Биткин виновато молчал, не зная что ответить, ошарашенный таким нелепым вопросом.

– Что молчишь, ефрейтор?

– Как-то так получилось, товарищ политрук, для устрашения фашиста.

– Не лукавь, Биткин, я командира взвода спрашивал: ты всегда так кричишь. Он не придал значения, а я придал, что-то тут кроется, Биткин?

Кто же сумеет Ваньке в душу заглянуть? Сам он не смел ее раскрыть, боялся своих окопных друзей-товарищей. Этот, видать, решил узнать о житье-бытье Ивана, только лучше б не ковырялся, в покое оставил. Пользы от его вездесуйства как с дрючка голого.

– Что тут может крыться, товарищ политрук, я фашиста дюже ненавижу и готов затоптать.

– Это похвально, ефрейтор, только неслучайно ты имя товарища Сталина замалчиваешь. Какова причина?

– Нет причины.

– Я думаю, есть, и я дознаюсь, я из чекистов, небось, слыхал?

Иван отмолчался, не до красноречия. Политрук как банный лист прилип к телу, не смахнешь. Причина понятная, не поворачивается язык у Ивана это имя орать, когда, по словам батьки, все беды упали на их семью от коллективизации. Отец грамотный был, политграмоте обучался, ленинские слова приводил, как наставлял вождь своих соратников жить без насилия над крестьянином, только с его согласия колхозный строй зачинать. А что вышло: дали пожить, поработать свободно десяток лет. Как развернулось плечо, как размахнулась рука! Что бы дальше так-то. Ученые люди сказывают, Сибирь издавна давала сливочного масла в денежном выражении больше, чем золото приисков до поры революционной. И до коллективизации давала, только умалчивают. Не выгодна, видать, правда. Ладно, не моего ума дело, просто не бахвалилась советская власть, помалкивала. Потому и помалкивала, что большевики собирались хребет крестьянину ломать. И сломали. К примеру, Биткиных, хлеборобов не в одном поколении, в старатели турнули, да не просто турнули, а сперва обобрали, ограбили и голяком выкинули в глухое таежное урочище с золотоносными песками и речушкой. Те десятины еще дедами корчеваны, распаханы, батькой да братьями расширены, ухожены, не раз унавожены скотским навозом, сказывают, ныне в бурьяне стоят. Слеза наворачивается. И слышится Ивану батькин тихий предсмертный говор: «Уйду скоро, Ваня, там у Господа спрошу, выгодно ли было большевикам таких-то мужиков, как наша семья, с земли сгонять? Ответит ли мне Господь, не знаю, только сам кумекаю – невыгодно! Оборвалась хлебная струя без таких мужиков, шибко жидкой стала. А вождь ли все это один затеял? Коллективно решали. Недаром, говорят, пропечатана речь его в газетах была. Мол, головокружение от успехов у комиссаров-коллективизаторов началось. Так он эту голову на место вроде бы поставил. Да поздно. Уж десятки тыщ семей согнаны с родных мест, назад их вертать – власти не с руки. Впору локоть кусать. Эх, разве такую кончину свою я видел…»

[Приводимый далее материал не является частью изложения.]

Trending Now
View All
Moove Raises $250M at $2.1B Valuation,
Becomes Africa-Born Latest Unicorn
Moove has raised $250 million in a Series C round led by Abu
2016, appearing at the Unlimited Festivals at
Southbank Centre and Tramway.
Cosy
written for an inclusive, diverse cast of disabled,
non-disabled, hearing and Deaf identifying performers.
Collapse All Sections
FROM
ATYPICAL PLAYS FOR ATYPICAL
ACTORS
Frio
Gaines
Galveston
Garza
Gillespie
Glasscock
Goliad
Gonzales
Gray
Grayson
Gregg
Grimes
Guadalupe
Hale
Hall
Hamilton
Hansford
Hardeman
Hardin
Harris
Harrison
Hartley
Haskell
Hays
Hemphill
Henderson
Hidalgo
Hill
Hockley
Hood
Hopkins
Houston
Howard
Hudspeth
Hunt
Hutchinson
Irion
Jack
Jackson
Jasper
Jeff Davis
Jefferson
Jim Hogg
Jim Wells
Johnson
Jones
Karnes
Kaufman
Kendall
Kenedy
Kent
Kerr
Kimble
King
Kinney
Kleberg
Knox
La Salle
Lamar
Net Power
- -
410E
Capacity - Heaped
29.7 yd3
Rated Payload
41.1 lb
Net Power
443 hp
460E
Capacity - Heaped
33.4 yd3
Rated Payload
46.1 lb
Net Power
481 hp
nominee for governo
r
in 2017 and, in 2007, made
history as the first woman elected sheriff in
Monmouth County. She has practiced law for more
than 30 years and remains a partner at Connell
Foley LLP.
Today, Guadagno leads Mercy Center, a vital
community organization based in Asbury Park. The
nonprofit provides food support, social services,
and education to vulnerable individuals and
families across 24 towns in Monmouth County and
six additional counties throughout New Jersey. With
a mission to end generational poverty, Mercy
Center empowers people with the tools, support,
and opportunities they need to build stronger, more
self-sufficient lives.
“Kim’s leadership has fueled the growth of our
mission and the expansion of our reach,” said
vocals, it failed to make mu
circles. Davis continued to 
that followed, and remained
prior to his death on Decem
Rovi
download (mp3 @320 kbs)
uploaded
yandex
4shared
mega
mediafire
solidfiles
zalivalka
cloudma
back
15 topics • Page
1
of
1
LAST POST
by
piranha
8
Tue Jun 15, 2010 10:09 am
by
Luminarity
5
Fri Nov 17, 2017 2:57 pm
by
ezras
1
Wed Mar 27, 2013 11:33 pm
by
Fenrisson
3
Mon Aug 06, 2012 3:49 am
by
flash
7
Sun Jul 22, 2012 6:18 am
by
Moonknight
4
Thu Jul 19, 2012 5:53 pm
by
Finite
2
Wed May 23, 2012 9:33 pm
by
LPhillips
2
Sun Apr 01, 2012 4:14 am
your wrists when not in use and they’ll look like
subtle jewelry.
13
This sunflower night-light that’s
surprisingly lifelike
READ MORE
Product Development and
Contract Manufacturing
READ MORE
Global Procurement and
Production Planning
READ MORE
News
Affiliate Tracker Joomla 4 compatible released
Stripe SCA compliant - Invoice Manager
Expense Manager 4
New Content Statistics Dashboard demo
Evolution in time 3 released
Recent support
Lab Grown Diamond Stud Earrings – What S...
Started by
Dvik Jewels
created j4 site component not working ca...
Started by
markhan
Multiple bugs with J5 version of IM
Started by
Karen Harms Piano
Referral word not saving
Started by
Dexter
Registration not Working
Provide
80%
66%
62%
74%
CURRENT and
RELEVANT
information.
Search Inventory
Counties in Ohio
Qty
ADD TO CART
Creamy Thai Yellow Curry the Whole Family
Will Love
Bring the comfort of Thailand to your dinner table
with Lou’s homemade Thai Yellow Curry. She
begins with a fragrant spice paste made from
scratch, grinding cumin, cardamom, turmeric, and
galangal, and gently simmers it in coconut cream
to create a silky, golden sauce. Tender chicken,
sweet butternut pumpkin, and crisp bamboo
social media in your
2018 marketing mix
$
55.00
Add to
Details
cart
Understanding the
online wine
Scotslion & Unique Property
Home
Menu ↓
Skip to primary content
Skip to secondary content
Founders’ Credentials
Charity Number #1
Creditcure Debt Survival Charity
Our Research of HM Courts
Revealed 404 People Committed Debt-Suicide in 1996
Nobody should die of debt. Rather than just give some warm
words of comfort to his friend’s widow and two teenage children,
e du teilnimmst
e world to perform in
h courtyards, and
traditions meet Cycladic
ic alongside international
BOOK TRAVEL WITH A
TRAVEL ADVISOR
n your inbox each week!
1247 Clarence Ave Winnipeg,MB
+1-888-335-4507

Слышны были разговоры, Иван помнит, про перегибы. Такие, что хребты трещали как от чингисхановских молодчиков, ломающих провинившемуся воину позвоночник. Да что толку с тех разговоров, Биткины-то уже без добра остались, на прииски выкинуты. Обидно. Потому не кричит он «за Сталина», а за Родину, которая у него одна, и жить ему только с ней, бить врага, посягнувшего на ее просторы.

Отпустил политрук Ивана восвояси, а сам запрос о нем в особый отдел дивизии направил. Просил выяснить, что за личность ефрейтор Биткин, не вражина ли на передовой окопалась. Особый отдел скор на руку, хлеб народный не зря ест, водку фронтовую не зря пьет. Вот тебе, политрук Сноскин, исчерпывающие данные на подозрительного Биткина: сынок раскулаченного мужика, высланного на таежный прииск. Делай политические выводы, бдительный политрук Сноскин, и донеси по инстанции о принятых мерах.